||

Connecting Communities, One Page at a Time.

Urban India: Planning for 2047

Transforming Cities into Growth Engines: Re-imagining Urban Planning for ‘Viksit Bharat 2047

Deeksha Upadhyay 30 October 2025 13:28

Urban India: Planning for 2047

As India charts its course toward becoming a developed nation by 2047, urbanisation has emerged as a defining force of transformation. Nearly 50% of India’s population is projected to live in cities by 2047, up from 36% today. This shift demands a paradigm change in urban planning — from reactive crisis management to proactive, sustainable design.

Recent discussions in the National Urban Planning Conference (October 2025) and the government’s “Viksit Bharat 2047” vision document have highlighted the urgency of creating resilient, inclusive, and technologically enabled urban ecosystems capable of driving economic growth, improving quality of life, and addressing climate vulnerabilities.

Advertisement

Core Issue / Significance

Urban India contributes nearly 70% of the GDP, yet faces deep infrastructural and socio-economic challenges:

  • Unplanned urban sprawl, housing shortages, and poor waste management.
  • Stressed urban services — water, sanitation, mobility, and air quality.
  • Climate stress in cities due to heat islands, flooding, and pollution.

Urban planning, therefore, is no longer just about building infrastructure — it’s about synchronising growth, sustainability, and equity in a rapidly urbanising economy.

Policy Directions & Initiatives

  1. Integrated Urban Planning Framework:
    The government’s vision under Viksit Bharat 2047 seeks to integrate land-use planning, transport, and climate resilience through new instruments like:
    • National Urban Infrastructure Pipeline (NUIP) – a ₹30 lakh crore investment plan.
    • GIS-based master plans in collaboration with NIUA and World Bank.
    • Reform-linked funding under AMRUT 2.0 and Smart Cities Mission 2.0.
  2. Sustainable Infrastructure & Green Cities:
    Focus on low-carbon cities, electric mobility, renewable energy integration, and urban forests to meet India’s net-zero goals.
    • Cities like Surat and Indore have adopted decentralised waste systems and energy-positive buildings, serving as prototypes for 2047 models.
  3. Urban Finance & Investment Gaps:
    • India requires an estimated $840 billion in urban infrastructure investment by 2036 (ADB estimate).
    • Municipal finances remain weak: cities generate only 0.5% of GDP in own-source revenue.
    • The shift toward municipal bonds, PPPs, and blended finance models is critical to bridge the funding gap.
  4. Social and Economic Inclusion:
    • Affordable housing, public health, and informal economy integration remain central to equitable growth.
    • The PMAY-Urban, National Urban Livelihoods Mission, and Digital Property Records Mission aim to formalise the urban poor’s access to basic services and rights.

Analysis

Urban planning in India must evolve from project-based schemes to systems-based governance. The emphasis must be on cities as living ecosystems that combine economic productivity with environmental and social well-being.

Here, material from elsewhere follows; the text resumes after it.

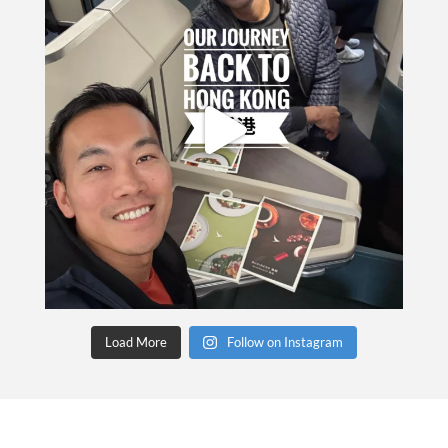
Load More
Follow on Instagram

  • Governance: Metropolitan planning committees and city data offices must enable integrated decision-making rather than fragmented jurisdictional control.
  • Technology: Smart sensors, AI-based traffic and waste systems, and satellite mapping can revolutionise city management.
  • Equity: Without addressing urban inequality, India’s growth story risks exclusion. Slum upgradation, gender-sensitive design, and accessible public transport are non-negotiable.
  • Resilience: Urban floods in Delhi, Chennai, and Mumbai underline the urgency for climate-adaptive infrastructure — sponge cities, blue-green corridors, and rainwater capture systems.

Implications for India’s Development Vision

  1. Economic:
    Urbanisation could add 2–3 percentage points to annual GDP growth if cities become efficient, connected growth hubs.
  2. Social:
    Planned cities ensure better human development outcomes — health, education, and employment accessibility.
  3. Environmental:
    Sustainable cities will determine India’s success in meeting SDG 11 (Sustainable Cities and Communities) and its net-zero by 2070 commitment.
Advertisement

Way Forward

  • Strengthen Urban Governance: Empower city governments with fiscal autonomy and planning capacity.
  • Diversify Financing: Expand the municipal bond market, integrate ESG criteria, and attract green finance.
  • Reimagine Urban Design: Encourage vertical growth, mixed-use planning, and transit-oriented development.
  • Citizen-Centric Planning: Foster participatory mechanisms and data transparency in city-level decisions.
  • Climate-Responsive Infrastructure: Prioritise water-sensitive design, waste-to-energy systems, and renewable-powered public transport.

Conclusion

Urban India stands at a defining crossroad. By 2047, the success of Viksit Bharat will depend on how effectively India transforms its cities into engines of equitable, sustainable growth. Urban planning must become the spine of India’s developmental strategy, aligning economic ambitions with ecological balance and social justice — building cities not just for prosperity, but for people and the planet.